Valencia is full of churches and a cathedral but one really caught my eye and again, didn’t even know it existed until I was standing outside it. The Church of Saint Nicolas looks like any other church from the outside but after paying a small fee, I was treated to one of the most beautiful pieces of art to be found in any church in the world. It was on par with the Sistine Chapel in the Vatican City or the Chapel of Holy Trinity in Poland. I spent quite a while taking in the artwork (as well as listening to the audio guide on the history of this beautiful Roman Catholic church). If anything this is the highlight of the trip for me regarding sightseeing.
On the northern side of town (and next to the river turned park) is the Torres de Serranos (The Serranos Tower) which is one of twelve gates that formed the city walls which once stood here and has stood proud and loud since the fourteenth century. Again with a Gothic style facade, visitors can climb the steps to the top and gain a view of the northern side of the city. For the best view to see the tower from the ground, it's best to stand on the bridge opposite (over the river/park) to capture the tower in all its glory.

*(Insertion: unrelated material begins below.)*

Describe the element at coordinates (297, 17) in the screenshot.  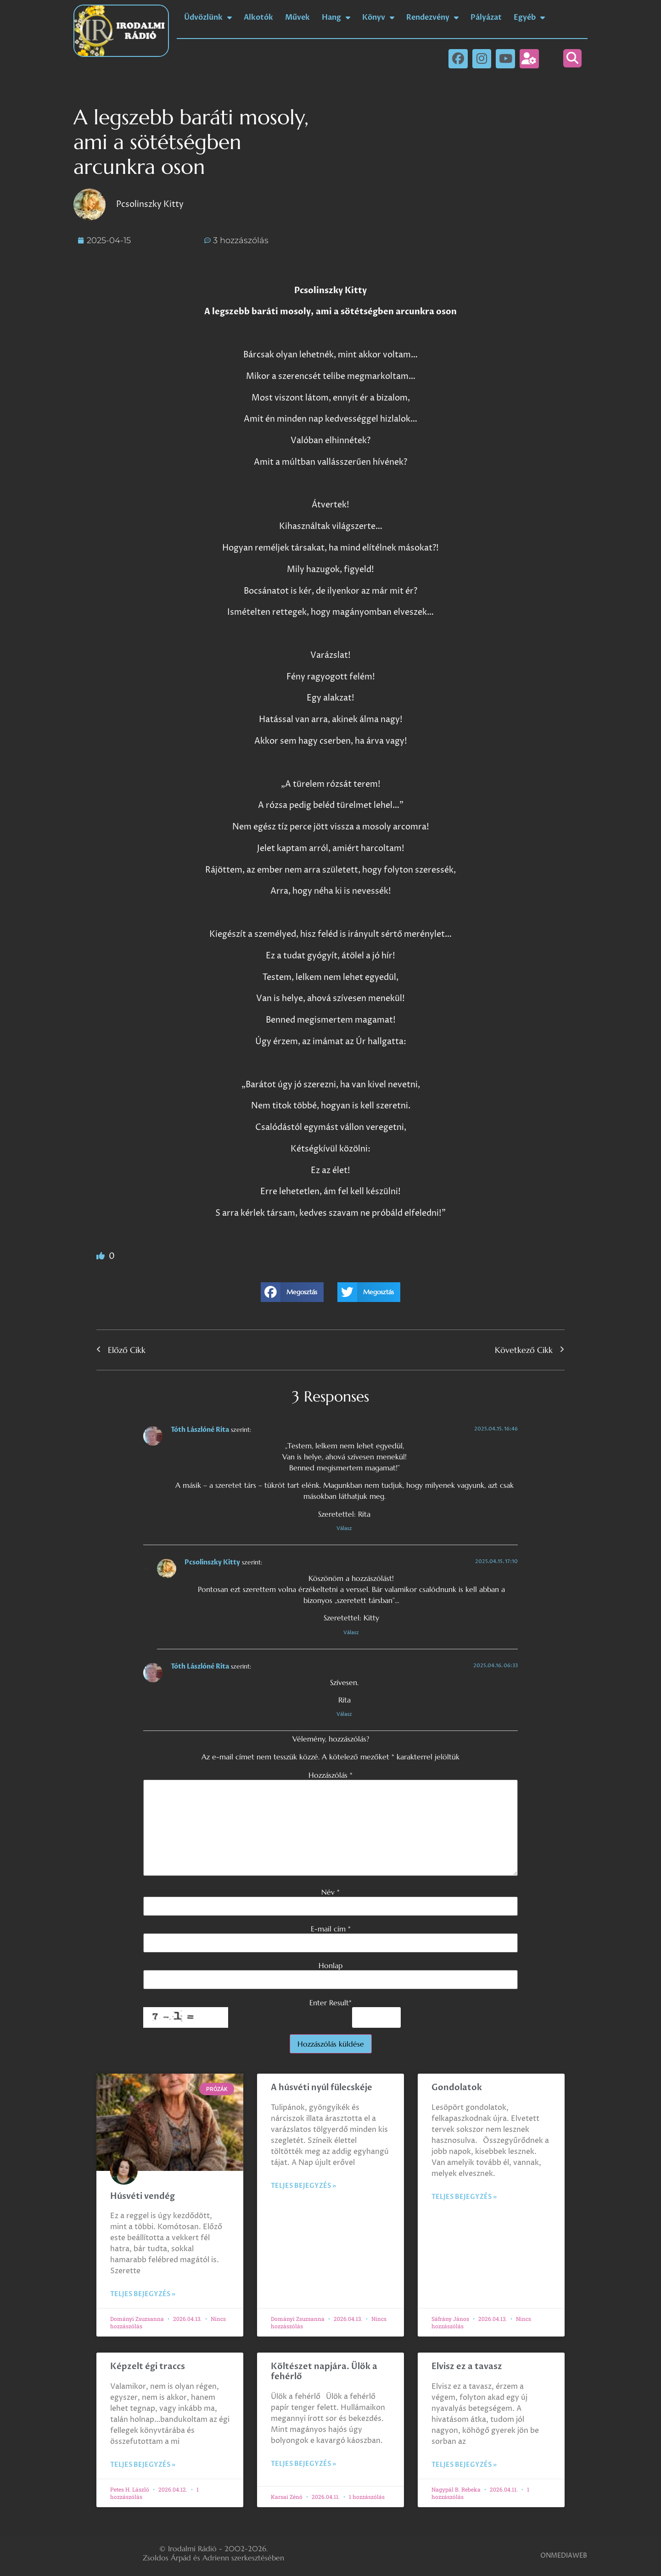 I see `Művek` at that location.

The last place after walking all the way around the city, checking out many tapas bars, has to be the beach and enjoying gentle walks along the seafront. The beach here was wide, sandy and perfect for the summer months and hopefully the sea isn’t too rough in those months as it was in March (when I traveled). I also checked out a couple of the restaurants dotted along here, which were a bit more trendy, upmarket and a little bit more expensive than the eating places in town but still enjoyed myself, sitting outside, drinking a smoothie and watching the waves crash against the beach for a while.
Another fact I didn’t know about until I arrived is that the traditional Spanish dish Paella is from this region. It's so popular here (and all over Spain) that the dish was declared as a National Tourist of Interest to Spain in the 1960s and is also listed in the Cultural Heritage list by UNESCO. That’s how great the dish is in Spain but I didn’t know it came from this region.

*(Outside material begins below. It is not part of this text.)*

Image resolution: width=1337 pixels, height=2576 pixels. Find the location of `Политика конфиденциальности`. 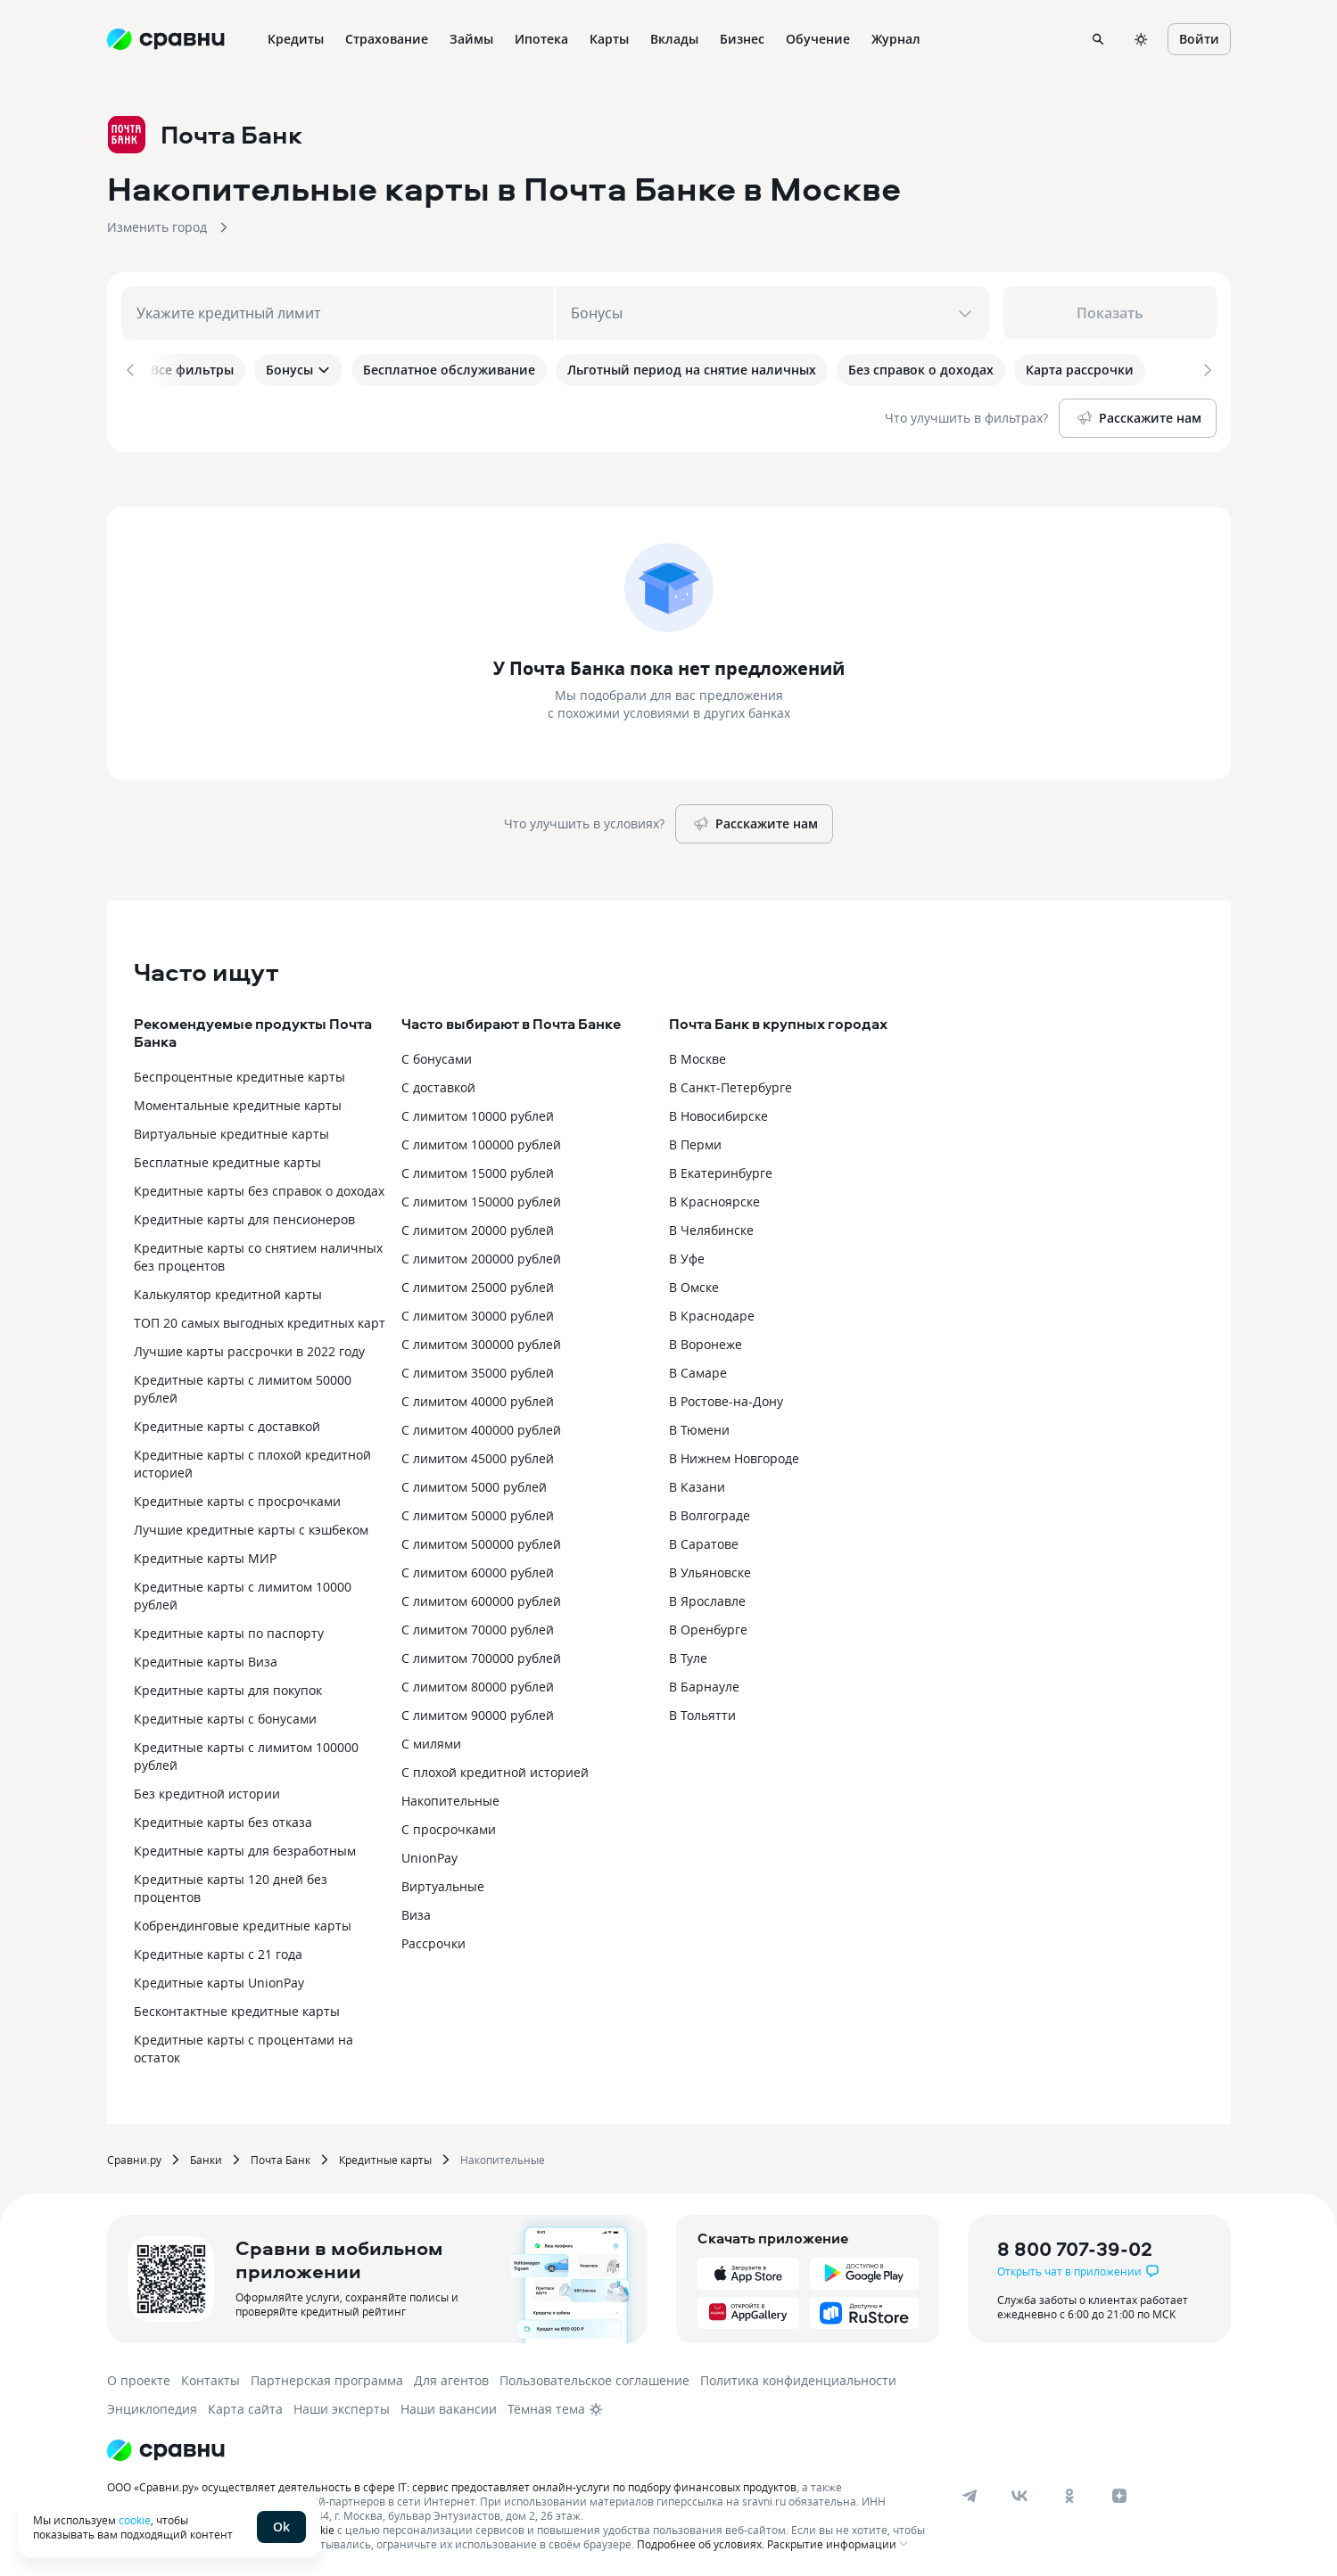 Политика конфиденциальности is located at coordinates (798, 2376).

So there you have it guys, this is the main reason why Valencia makes a great European city break. A few days is needed here but all the top sights can be done in a day or two. However, there are a lot of eating places to check out and the food here is fantastic. I found compared to the other big Spanish cities, there is more room to roam here, no hustle or bustle of the locals doing their everyday thing, life here is more relaxed. And being an easy place to get to with airlines and high-speed trains within the country, Valencia is fast proving to be the place to visit. I really did enjoy myself here and can’t wait to return to the region to explore.